Because the features "Age", "Cabin" and "Embarked" contain null-values they must be further optimized at a later time.

Until here everything seems fine, so let's start with data analysis.

#  <a id="2">2. Exploring the Data</a> 

Let's take a look at the complete data and analyze the features.

In [None]:
train_prep.info()

**Dataset structure:**

*  PassengerID (int64): Used for passenger identification
* Survived (int64): Survived classification (0 = No, 1 = Yes)
* Pclass (int64): Ticket class 1 = 1st, 2 = 2nd, 3 = 3rd (A proxy for socio-economic status (SES))
* Name (string): Name
* Sex (string): Sex (male, female)
* Age (float64): Age in years. Fractional if less than 1
* SibSp (int64): Family relations (siblings, spouses)
* Parch (int64): Family relations (parent, children)
* Ticket (string): Ticket number
* Fare (float64): Ticket price
* Cabin (string): Cabin number
* Embarked (string): Port of Embarkation (C = Cherbourg, Q = Queenstown, S = Southampton)

With this information we can categorizes the features for further analysis and classification:
*  **Numerical:** PassengerId, Age, SibSp, Parch, Fare
* **Categorical:** Survived, Pclass, Sex, Embarked
* **Text:** Name, Ticket, Cabin

Because "Sex" and "Embarked" are nominal or non-numerical we later need to convert these features.

**Observations:**

Our dataset contains 891 entries which of 341 (891*0.383838) people survived the disaster.

In [None]:
sns.pairplot(pd.get_dummies(train_prep, columns=["Sex"], drop_first=True), hue="Survived")

Furthermore we can see that the features "Age", "Sex", "Pclass", "SibSp" and "Parch" influence the survivability.
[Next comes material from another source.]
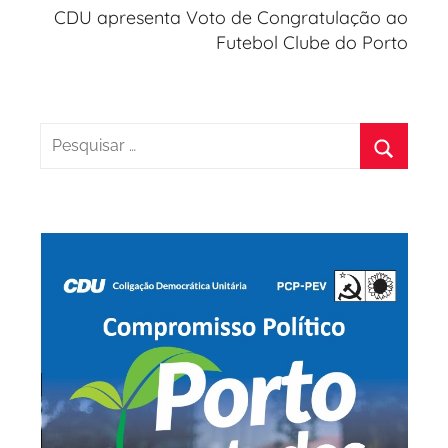
CDU apresenta Voto de Congratulação ao
Futebol Clube do Porto
Pesquisar
por:
Pesquis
1.  The percentage of young people surviving is higher
2.  More females than male survived the disaster.
3.  Solo travelers survived more often
4.  The higher the class the more people survived

** Interpretation **

The reason for the first two observations may be the Birkenhead Drill which is famously known for "Women and children first". The higher odds of solo travelers are most likely explained by the fact that they frequently backfilled lifeboats and only had to fight for their own survival. As mentioned previously, higher-class passengers had access to luxurious equipment and cabins. Probably their way to the lifeboats were thus shorter and easier to control.

So let's dive deeper in to our the data!

#  <a id="3">3. Data Preparation & Visualization</a>
In the last chapter we got a first insight into our dataset. This time we want to delve deeper into our data and find first clues for the model generation and see for ourselfs what influenced the odd for survival. For that we will look at each feature individually and feature engineer if needed.
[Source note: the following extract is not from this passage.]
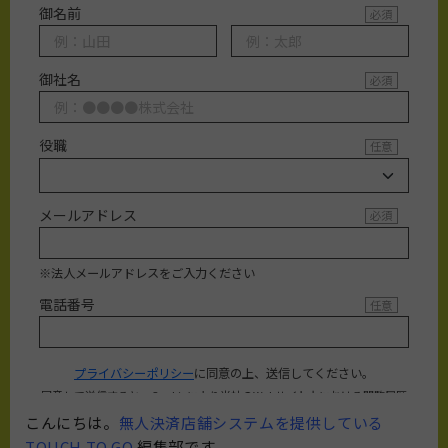
こんにちは。
無人決済店舗システムを提供している
TOUCH TO GO
編集部です。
For example in chapter "[Dataset Preparation](#1)"  we have noticed that the features "Age", "Cabin" and "Embarked" contain missing values. With the information we have already received about these features, we can now decide on appropriate measures.

## <a id="3.1">3.1 PassengerID</a>
Since the "PassengerID" is an artificial feature and is only used to identify survivors, we do not gain any value by using this feature. For this reason, we remove the "PassengerID" from our records.

In [None]:
train_prep.drop(columns=["PassengerId"], inplace=True)
test_prep.drop(columns=["PassengerId"], inplace=True)
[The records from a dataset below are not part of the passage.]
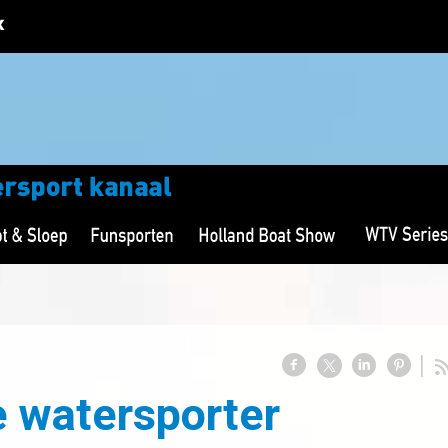
 watersporter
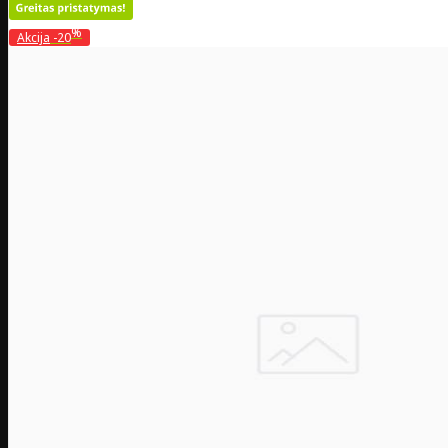
%
Akcija
-20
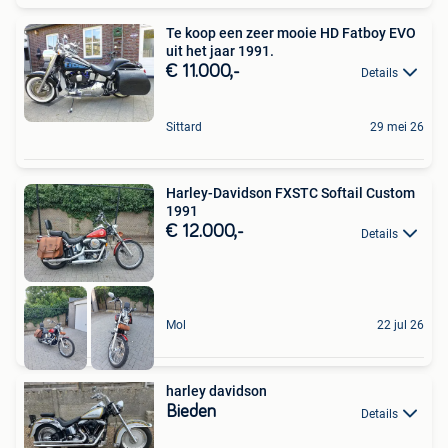
Te koop een zeer mooie HD Fatboy EVO
uit het jaar 1991.
€ 11.000,-
Details
Sittard
29 mei 26
Harley-Davidson FXSTC Softail Custom
1991
€ 12.000,-
Details
Mol
22 jul 26
harley davidson
Bieden
Details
## <a id="3.2">3.2 Survived</a>
The feature "Survived" is our target variable. This means our later classification is trained and tested on this feature. This is why we should take a look at the distribution.

In [None]:
fig = go.Figure()

groups = train_prep.groupby(["Survived"]).count().reset_index()

data = go.Pie(
    labels = ["Died", "Survived"],
    values = [groups.Pclass[0], groups.Pclass[1]],
    marker=dict(colors=['#ff7f0e', '#1f77b4'])
)

layout = go.Layout(
    title='Survivors'
)

fig = go.Figure(data=[data], layout=layout)
iplot(fig)

As you can see, only 342 out of 891 people survived. This corresponds to a survival rate of 38% or a mortality rate of 62%. In other words, if our model always predicts death, we could automatically achieve 62% accuracy. 

## <a id="3.3">3.3 Pclass</a>
Pclass tells us which class was booked by the passenger. Available were first class, second class and third class. First class being the most luxurious and third class being the least luxurious. With this information we get an insight into the social enconomic background of the person.

In [None]:
fig = go.Figure()

groups = train_prep.groupby(["Pclass"]).count().reset_index()

trace1 = go.Bar(
    x = ["1st", "2nd", "3rd"],
    y = [groups.Sex[0], groups.Sex[1], groups.Sex[2]],
)

data = [trace1]
layout = go.Layout(
    title='Booked class',
    xaxis=dict(
        title='Class',
        titlefont=dict(
            family='Courier New, monospace',
            size=18,
            color='#7f7f7f'
        )
    ),
    yaxis=dict(
        title='No. of people',
        titlefont=dict(
            family='Courier New, monospace',
            size=18,
            color='#7f7f7f'
        )
    )
)

fig = go.Figure(data=data, layout=layout)
iplot(fig)

About 1/4 of all passengers of the Titanic travelled with the first class. The same applies to second-class passengers. Here the number of passengers was slightly more than 1/5. The remaining 491 persons and thus the majority of all passengers were accommodated in the third class.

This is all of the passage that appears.